## Assignment
Scan the material below for the string "nguy". Report every line that has it.

## Extracted data

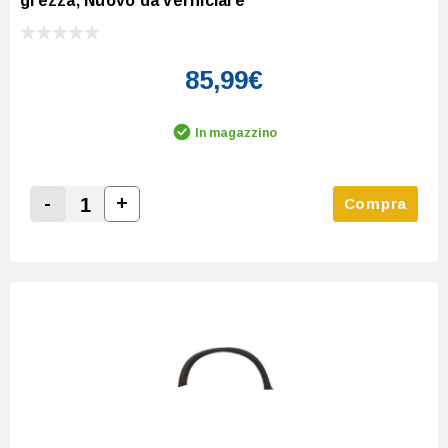
grezza, Nuovo da verniciare
85,99€
In magazzino
-
+
Compra
Increase Quantity:
Decrease Quantity:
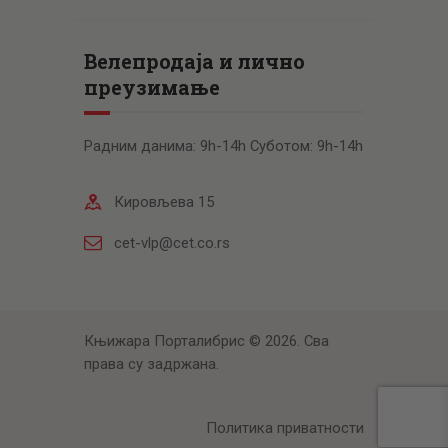
Велепродаја и лично
преузимање
Радним данима: 9h-14h Суботом: 9h-14h
Кировљева 15
cet-vlp@cet.co.rs
Књижара Порталибрис © 2026. Сва
права су задржана.
Политика приватности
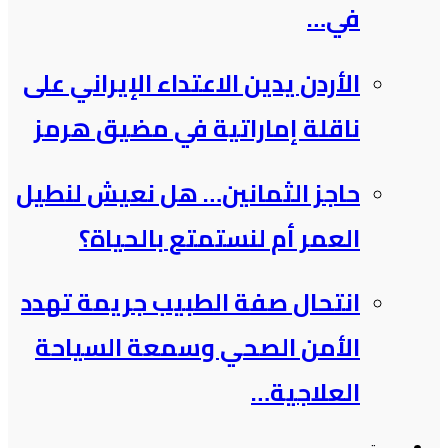
في…
الأردن يدين الاعتداء الإيراني على
ناقلة إماراتية في مضيق هرمز
حاجز الثمانين… هل نعيش لنطيل
العمر أم لنستمتع بالحياة؟
انتحال صفة الطبيب جريمة تهدد
الأمن الصحي وسمعة السياحة
العلاجية…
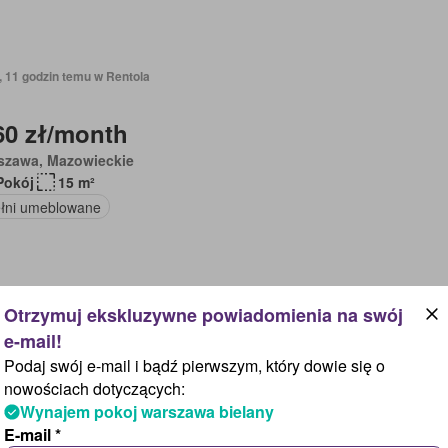
, 11 godzin temu w Rentola
60 zł/month
szawa, Mazowieckie
Pokój
15 m²
łni umeblowane
, 11 godzin temu w Rentola
Podaj swój e-mail i bądź pierwszym, który dowie się o
96 zł/month
nowościach dotyczących:
Wynajem pokoj warszawa bielany
szawa, Mazowieckie
E-mail *
Pokój
20 m²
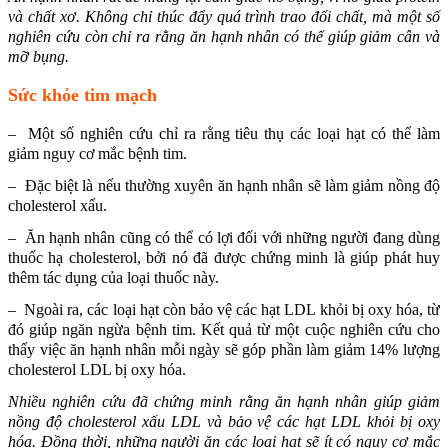
và chất xơ. Không chỉ thúc đẩy quá trình trao đổi chất, mà một số
nghiên cứu còn chỉ ra rằng ăn hạnh nhân có thể giúp giảm cân và
mỡ bụng.
Sức khỏe tim mạch
– Một số nghiên cứu chỉ ra rằng tiêu thụ các loại hạt có thể làm
giảm nguy cơ mắc bệnh tim.
– Đặc biệt là nếu thường xuyên ăn hạnh nhân sẽ làm giảm nồng độ
cholesterol xấu.
– Ăn hạnh nhân cũng có thể có lợi đối với những người đang dùng
thuốc hạ cholesterol, bởi nó đã được chứng minh là giúp phát huy
thêm tác dụng của loại thuốc này.
– Ngoài ra, các loại hạt còn bảo vệ các hạt LDL khỏi bị oxy hóa, từ
đó giúp ngăn ngừa bệnh tim. Kết quả từ một cuộc nghiên cứu cho
thấy việc ăn hạnh nhân mỗi ngày sẽ góp phần làm giảm 14% lượng
cholesterol LDL bị oxy hóa.
Nhiều nghiên cứu đã chứng minh rằng ăn hạnh nhân giúp giảm
nồng độ cholesterol xấu LDL và bảo vệ các hạt LDL khỏi bị oxy
hóa. Đồng thời, những người ăn các loại hạt sẽ ít có nguy cơ mắc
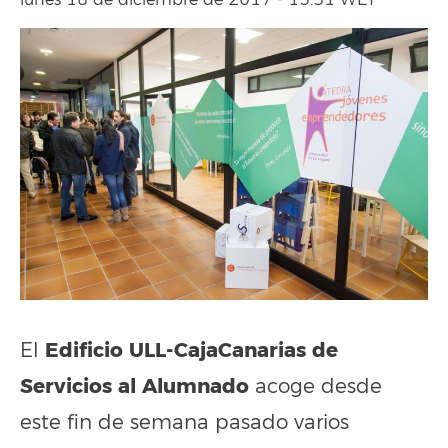
lunes 18 de diciembre de 2017 - 13:31 WET
Edificio ULL-CajaCanarias de
El
Servicios al Alumnado
acoge desde
este fin de semana pasado varios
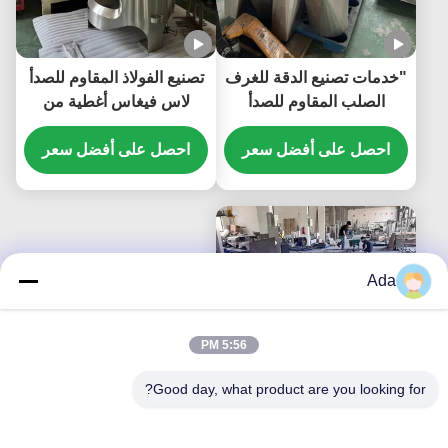
"خدمات تصنيع الدقة للغرف
تصنيع الفولاذ المقاوم للصدأ
الصلب المقاوم للصدأ
لاس فيغاس أغطية من
المخصصة للتطبيقات
صفيحات الفولاذ المقاوم
الصناعية
احصل على أفضل سعر
للصدأ للصناعة الطبية
احصل على أفضل سعر
ومكونات الميزان الإلكتروني
متعدد الرؤوس لآلات الأغذية
Ada
5:56 PM
Good day, what product are you looking for?
medical devices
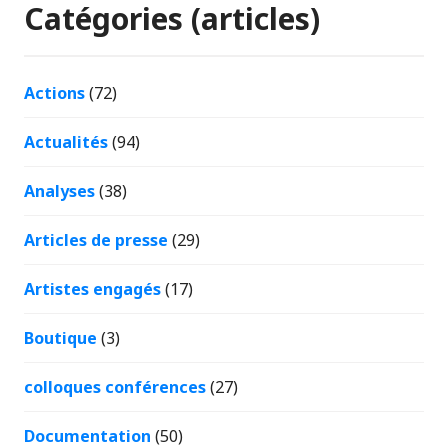
Catégories (articles)
Actions
(72)
Actualités
(94)
Analyses
(38)
Articles de presse
(29)
Artistes engagés
(17)
Boutique
(3)
colloques conférences
(27)
Documentation
(50)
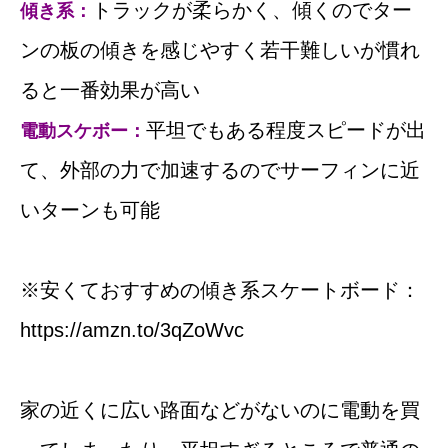
トラックが柔らかく、傾くのでター
傾き系：
ンの板の傾きを感じやすく若干難しいが慣れ
ると一番効果が高い
平坦でもある程度スピードが出
電動スケボー：
て、外部の力で加速するのでサーフィンに近
いターンも可能
※安くておすすめの傾き系スケートボード：
https://amzn.to/3qZoWvc
家の近くに広い路面などがないのに電動を買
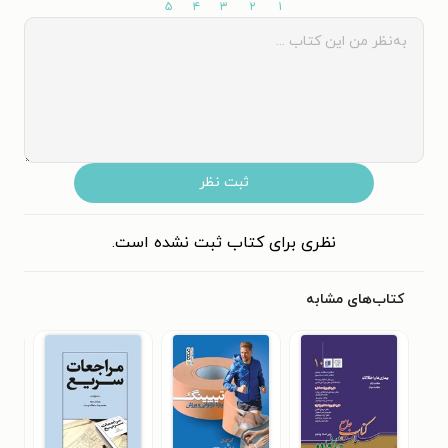
۵
۴
۳
۲
۱
ثبت نظر
نظری برای کتاب ثبت نشده است.
کتاب‌های مشابه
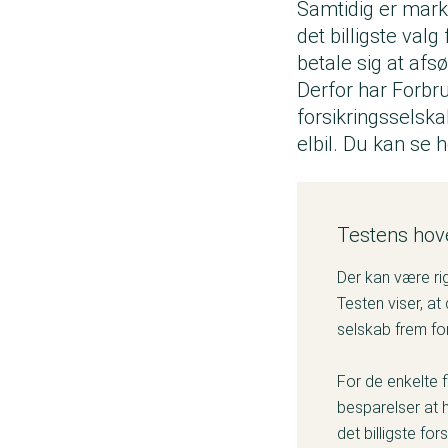
Samtidig er marke
det billigste valg
betale sig at afsø
Derfor har Forbrug
forsikringsselskab
elbil.
Du kan se he
Testens hov
Der kan være rig
Testen viser, at
selskab frem for
For de enkelte f
besparelser at h
det billigste fo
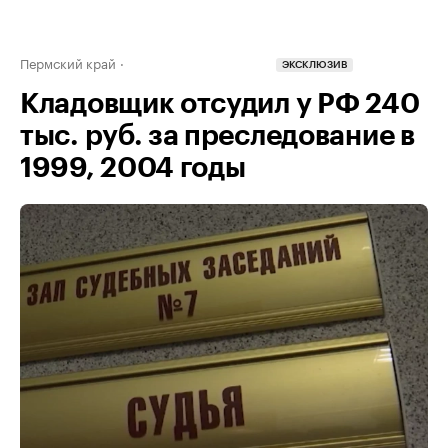
Пермский край
ЭКСКЛЮЗИВ
Кладовщик отсудил у РФ 240
тыс. руб. за преследование в
1999, 2004 годы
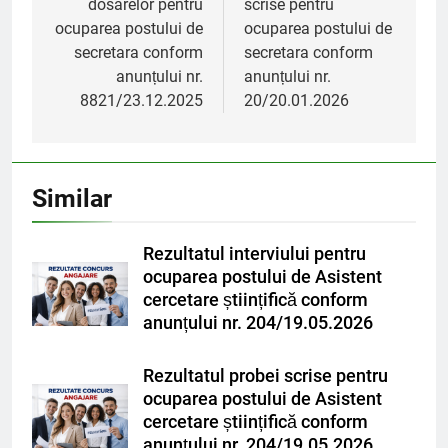
dosarelor pentru
scrise pentru
ocuparea postului de
ocuparea postului de
secretara conform
secretara conform
anunțului nr.
anunțului nr.
8821/23.12.2025
20/20.01.2026
Similar
Rezultatul interviului pentru
ocuparea postului de Asistent
cercetare științifică conform
anunțului nr. 204/19.05.2026
Rezultatul probei scrise pentru
ocuparea postului de Asistent
cercetare științifică conform
anunțului nr. 204/19.05.2026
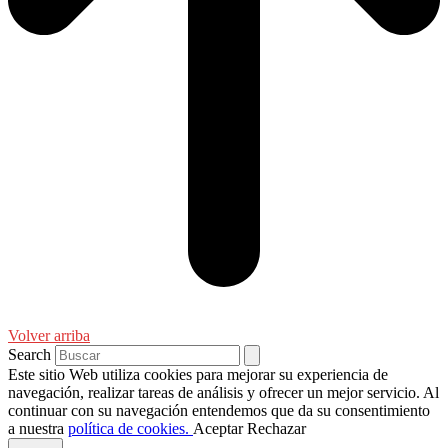
Volver arriba
Search
Este sitio Web utiliza cookies para mejorar su experiencia de
navegación, realizar tareas de análisis y ofrecer un mejor servicio. Al
continuar con su navegación entendemos que da su consentimiento
a nuestra
política de cookies.
Aceptar
Rechazar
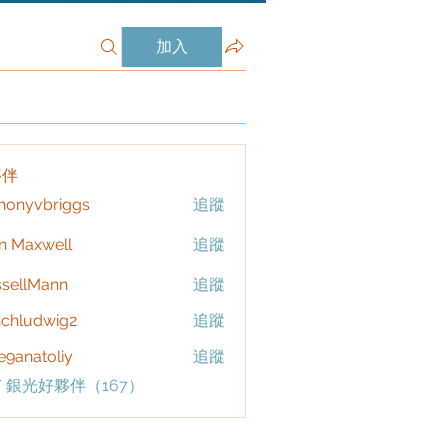
加入
夥伴
honyvbriggs
追蹤
vbriggs
n Maxwell
追蹤
sellMann
追蹤
chludwig2
追蹤
dwig2
9anatoliy
追蹤
 銀光好夥伴（167）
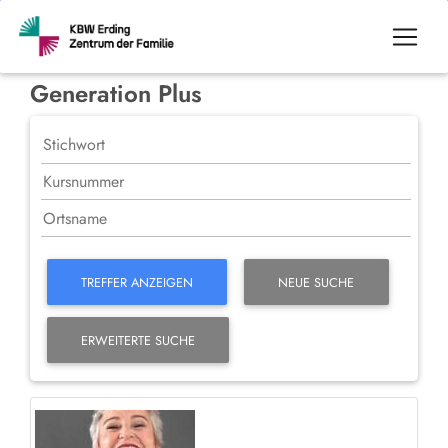
Generation Plus
TREFFER ANZEIGEN
NEUE SUCHE
ERWEITERTE SUCHE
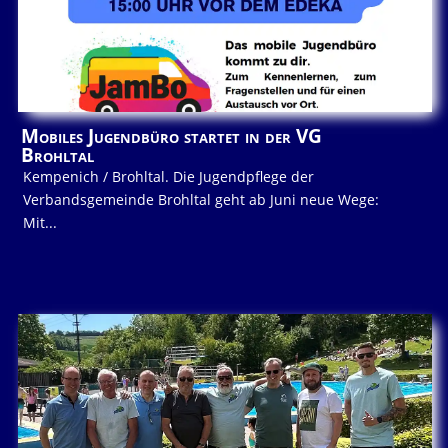
Mobiles Jugendbüro startet in der VG
Brohltal
Kempenich / Brohltal. Die Jugendpflege der
Verbandsgemeinde Brohltal geht ab Juni neue Wege:
Mit...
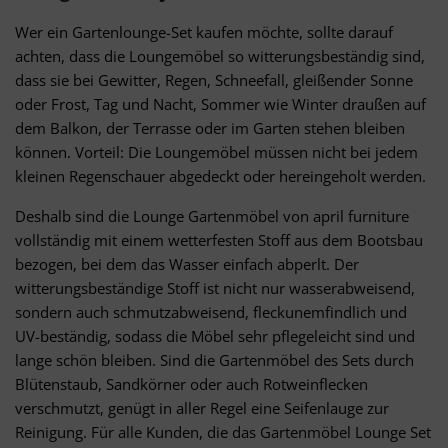
Wer ein Gartenlounge-Set kaufen möchte, sollte darauf
achten, dass die Loungemöbel so witterungsbeständig sind,
dass sie bei Gewitter, Regen, Schneefall, gleißender Sonne
oder Frost, Tag und Nacht, Sommer wie Winter draußen auf
dem Balkon, der Terrasse oder im Garten stehen bleiben
können. Vorteil: Die Loungemöbel müssen nicht bei jedem
kleinen Regenschauer abgedeckt oder hereingeholt werden.
Deshalb sind die Lounge Gartenmöbel von april furniture
vollständig mit einem wetterfesten Stoff aus dem Bootsbau
bezogen, bei dem das Wasser einfach abperlt. Der
witterungsbeständige Stoff ist nicht nur wasserabweisend,
sondern auch schmutzabweisend, fleckunemfindlich und
UV-beständig, sodass die Möbel sehr pflegeleicht sind und
lange schön bleiben. Sind die Gartenmöbel des Sets durch
Blütenstaub, Sandkörner oder auch Rotweinflecken
verschmutzt, genügt in aller Regel eine Seifenlauge zur
Reinigung. Für alle Kunden, die das Gartenmöbel Lounge Set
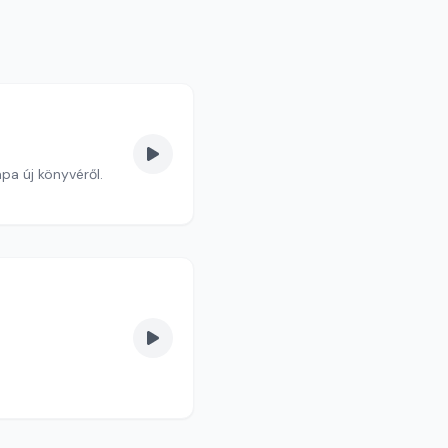
ápa új könyvéről.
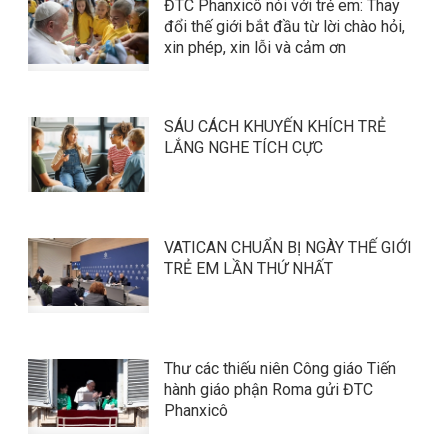
ĐTC Phanxicô nói với trẻ em: Thay
đổi thế giới bắt đầu từ lời chào hỏi,
xin phép, xin lỗi và cảm ơn
SÁU CÁCH KHUYẾN KHÍCH TRẺ
LẮNG NGHE TÍCH CỰC
VATICAN CHUẨN BỊ NGÀY THẾ GIỚI
TRẺ EM LẦN THỨ NHẤT
Thư các thiếu niên Công giáo Tiến
hành giáo phận Roma gửi ĐTC
Phanxicô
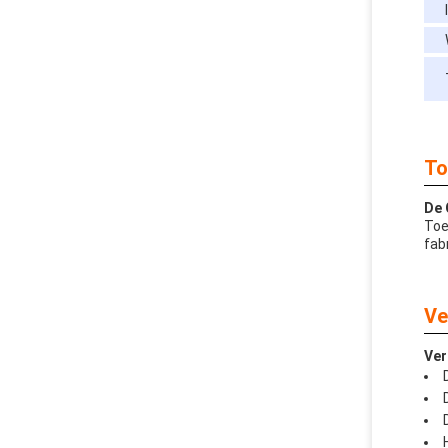
To
De 
Toe
fab
Ve
Ver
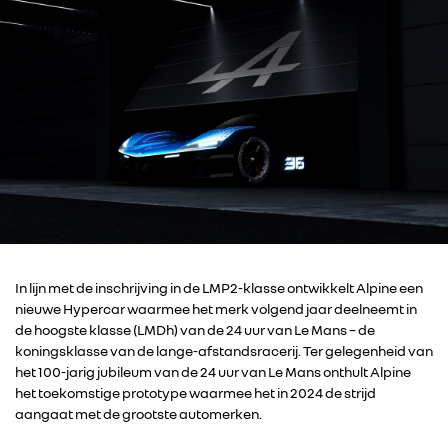
In lijn met de inschrijving in de LMP2-klasse ontwikkelt Alpine een
nieuwe Hypercar waarmee het merk volgend jaar deelneemt in
de hoogste klasse (LMDh) van de 24 uur van Le Mans – de
koningsklasse van de lange-afstandsracerij. Ter gelegenheid van
het 100-jarig jubileum van de 24 uur van Le Mans onthult Alpine
het toekomstige prototype waarmee het in 2024 de strijd
aangaat met de grootste automerken.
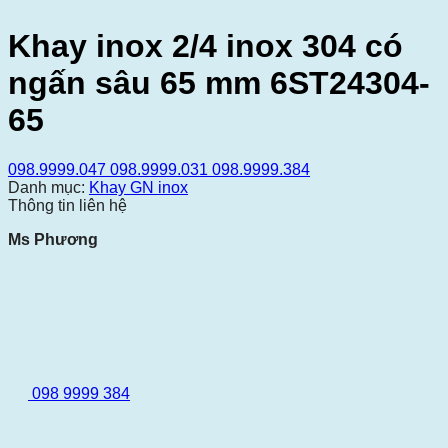
Khay inox 2/4 inox 304 có
ngấn sâu 65 mm 6ST24304-
65
098.9999.047
098.9999.031
098.9999.384
Danh mục:
Khay GN inox
Thông tin liên hệ
Ms Phương
098 9999 384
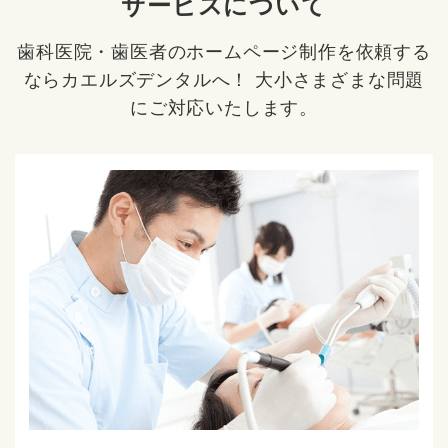
サービスについて
歯科医院・歯医者のホームページ制作を依頼する
ならカエルズデンタルへ！
大小さまざまな問題
にご対応いたします。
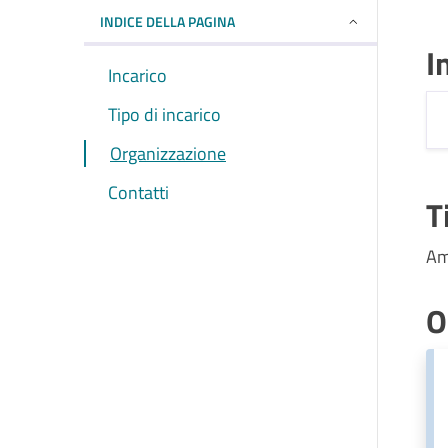
INDICE DELLA PAGINA
I
Incarico
Tipo di incarico
Organizzazione
Contatti
T
Am
O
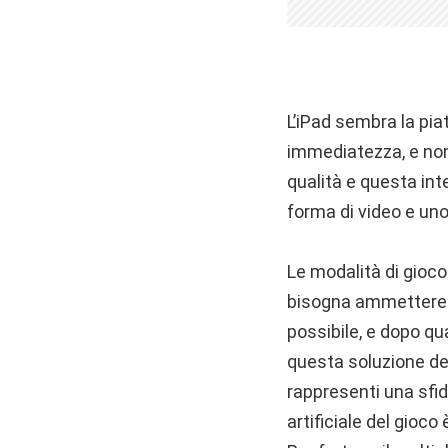
L’iPad sembra la pia
immediatezza, e non 
qualità e questa inte
forma di video e uno 
Le modalità di gioco
bisogna ammettere ch
possibile, e dopo qu
questa soluzione de
rappresenti una sfida
artificiale del gioc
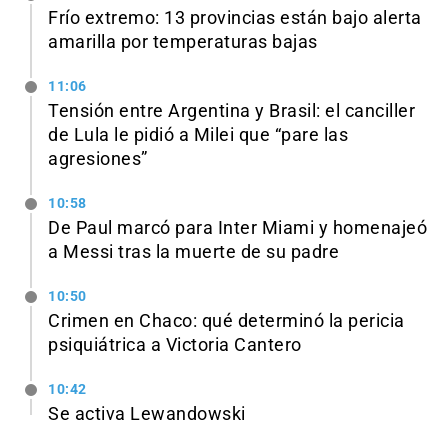
Frío extremo: 13 provincias están bajo alerta
amarilla por temperaturas bajas
11:06
Tensión entre Argentina y Brasil: el canciller
de Lula le pidió a Milei que “pare las
agresiones”
10:58
De Paul marcó para Inter Miami y homenajeó
a Messi tras la muerte de su padre
10:50
Crimen en Chaco: qué determinó la pericia
psiquiátrica a Victoria Cantero
10:42
Se activa Lewandowski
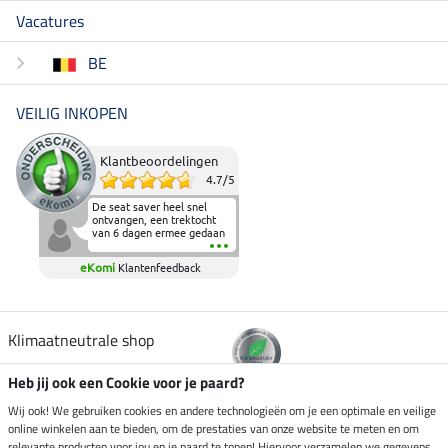
Vacatures
BE
VEILIG INKOPEN
Klantbeoordelingen
4.7
/
5
De seat saver heel snel
ontvangen, een trektocht
van 6 dagen ermee gedaan
en deze heeft de beproeving
fantastisch doorstaan.
eKomi
Klantenfeedback
Heerlijk zacht om op te
zitten en de billen wat te
sparen tijdens vele uren na
elkaar in het zadel.
Aanrader.
Klimaatneutrale shop
Heb jij ook een Cookie voor je paard?
Verzending per
Wij ook! We gebruiken cookies en andere technologieën om je een optimale en veilige
online winkelen aan te bieden, om de prestaties van onze website te meten en om
relevante producten voor jou en je paard te tonen! Hiervoor verzamelen we gegevens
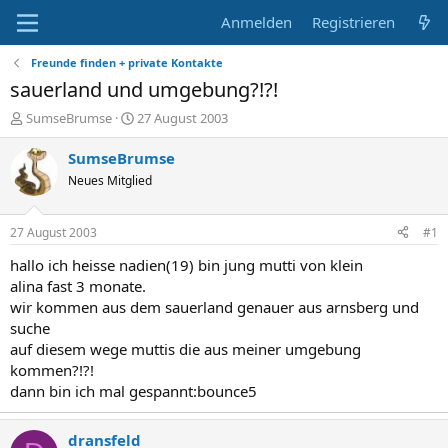
Anmelden
Registrieren
Freunde finden + private Kontakte
sauerland und umgebung?!?!
E
E
SumseBrumse
27 August 2003
r
r
s
s
SumseBrumse
t
t
Neues Mitglied
e
e
l
l
l
l
27 August 2003
#1
e
t
r
a
hallo ich heisse nadien(19) bin jung mutti von klein
m
alina fast 3 monate.
wir kommen aus dem sauerland genauer aus arnsberg und
suche
auf diesem wege muttis die aus meiner umgebung
kommen?!?!
dann bin ich mal gespannt:bounce5
dransfeld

## Exercise response
giảm nguy cơ mắc bệnh tim.
hóa. Đồng thời, những người ăn các loại hạt sẽ ít có nguy cơ mắc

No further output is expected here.